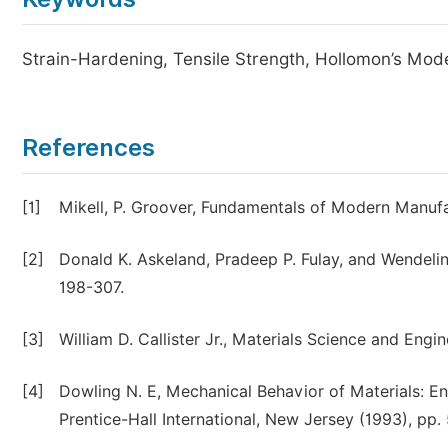
Strain-Hardening, Tensile Strength, Hollomon’s Mod
References
[1]
Mikell, P. Groover, Fundamentals of Modern Manufa
[2]
Donald K. Askeland, Pradeep P. Fulay, and Wendelin
198-307.
[3]
William D. Callister Jr., Materials Science and Engi
[4]
Dowling N. E, Mechanical Behavior of Materials: E
Prentice-Hall International, New Jersey (1993), pp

• _Assigned task_
Output the complete listing exactly. Pictures stay out.

• _Exercise solution_
Strain-Hardening, Tensile Strength, Hollomon’s Mod
References
[1]
Mikell, P. Groover, Fundamentals of Modern Manufa
[2]
Donald K. Askeland, Pradeep P. Fulay, and Wendelin
198-307.
[3]
William D. Callister Jr., Materials Science and Engi
[4]
Dowling N. E, Mechanical Behavior of Materials: E
Prentice-Hall International, New Jersey (1993), pp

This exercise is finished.